McCall spoke about the need to make homes more energy efficient in an effort to save money on energy bills.
“We're looking at a home retrofit program, where leaky windows would be plugged up and energy consumption would be reduced,” said McCall.
Starbuck addressed the importance of not only housing but food for seniors, along with assisted living facilities.
“We need to stop paying the rich and start investing in social programs for seniors.”
The NDP, according to Gravelle, is the only party with a national housing strategy, along with a commitment to build co-op seniors housing, while making mention of eco retrofit program that McCall spoke of.
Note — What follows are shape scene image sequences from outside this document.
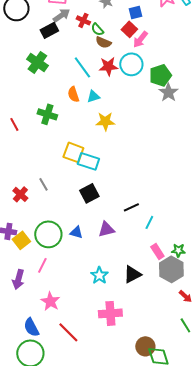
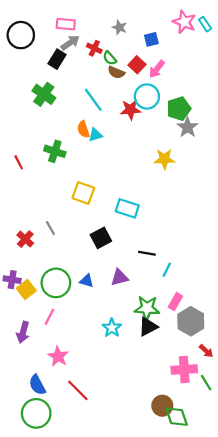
red square: (129, 29) -> (137, 65), moved
black rectangle: (49, 30) -> (57, 59), turned -30
red star: (108, 66) -> (130, 110), moved
cyan triangle: (93, 96) -> (95, 135), moved
yellow star: (105, 121) -> (164, 159), moved
cyan rectangle: (88, 161) -> (127, 208), moved
black line: (131, 207) -> (147, 253), turned 35
green star: (178, 250) -> (147, 308), moved, size x1.6
pink rectangle: (157, 251) -> (175, 302), turned 63
pink cross: (110, 313) -> (184, 370), moved

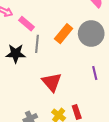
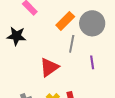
gray line: (37, 44) -> (72, 44), moved
red triangle: (52, 82) -> (49, 67), turned 30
“I had people come into my office telling me that they had to block off their bedrooms so that they could afford to heat their house,” said Gravelle. “They have to pick between heating their house and eating and that should not be the Canadian way of doing things, we are committed to bringing back the eco retrofit program.”
The public question period touched on several topics, including gas tax credits, public transit, senior employment grants, and perhaps the most sensitive subject that was covered on the evening, right to die, where each candidate spoke from the heart, while in some cases sharing personal stories.
“Seniors should have the right to die in peace and quiet and with family and friends,” said McCall. “We can have physicians do that and we should introduce legislation to do that.”
Gravelle wasn't evasive in answering but was certainly not leaning to one side, stating that if legislation were to be brought forward he wouldn't be sure how he would vote.
“It's a touchy subject, but I can relate to you a personal story about my mom who passed away in 2003 at Pioneer Manor and I think I can safely say that she didn't die a very peaceful death,” said Gravelle.
“But with better palliative care she could have, my father died a very peaceful death because of the palliative care that he was getting so that's where we have to concentrate our energy and make sure that seniors can die with dignity. I think if we do that with palliative care, the right to die issue is going to settle itself.”
Serré explained that there is a way to fight within government as an MP to make sure that there is proper legislation in place for seniors to die with dignity.
“I will support a bill that has comprehensive views and education to make sure that it is the individual's right to do with proper measures,” said Serré . “I met with an elederly lady the other day who was concerned with this issue and said she wasn't for this and was afraid that it could be a means to terminate quickly, but it's our responsibility as an MP to make sure that there is a proper medical diagnosis and for someone who is terminally ill there are proper criteria in place.”
Starbuck was the final candidate to speak on the issue of mercy killing, making mention of his mother passing away not more than two weeks ago.
“My mother had a heart attack just before Labour Day and she just wasn't the same after that during those three weeks, the week in the hospital then two weeks back in the nursing home, so this was a question that you don't want to deal with but it does come up,” said Starbuck.
“I saw my mom and mentally she just wasn't the same and physically she just didn't have any strength and you're seeing them there and you really feel for them but there's not a heck of a lot you can do. If someone has the ability to live with dignity and move themselves around and take care of themselves is one thing, but if I'm just strapped to a gurney somewhere hooked up to tubes I don't want that. People have to decide for themselves but I don't want that for myself, and people have to make these decisions.”